Note how the logit function maps any input value to $[0,1]$ in a continuous way. The other plot above is for another classification likelihood is implemented in Shogun is the Gaussian CDF function

$p(\mathbf{y}|\mathbf{f})=\prod_{i=1}^n p(y_i|f_i)=\prod_{i=1}^n \Phi(y_i f_i),$

where $\Phi:\mathbb{R}\rightarrow [0,1]$ is the cumulative distribution function (CDF) of the standard Gaussian distribution $\mathcal{N}(0,1)$. It is implemented in the Shogun class CProbitLikelihood and using it is refered to as *probit regression*. While the Gaussian CDF has some convinient properties for integrating over it (and thus allowing some different modelling decisions), it doesn not really matter what you use in Shogun in most cases. However, for the sake of completeness, it is also potted above, being very similar to the logit likelihood.

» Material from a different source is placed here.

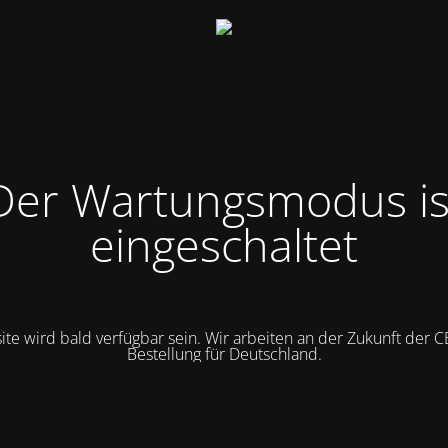
Der Wartungsmodus is
eingeschaltet
te wird bald verfügbar sein. Wir arbeiten an der Zukunft der 
Bestellung für Deutschland.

TODO: Show a function squashed through the logit likelihood

Recall that in order to do inference, we need to solve two integrals (in addition to the Bayes rule, see above)

$p(y^*|\mathbf{y}, \boldsymbol{\theta})=\int p(\mathbf{y}^*|\mathbf{f})p(\mathbf{f}|\mathbf{y}, \boldsymbol{\theta})d\mathbf{f}|\boldsymbol{\theta},$

and

$p(\mathbf{y}|\boldsymbol{\theta})=\int p(\mathbf{y}|\mathbf{f})p(\mathbf{f}|\boldsymbol{\theta})d\mathbf{f}|\boldsymbol{\theta}$.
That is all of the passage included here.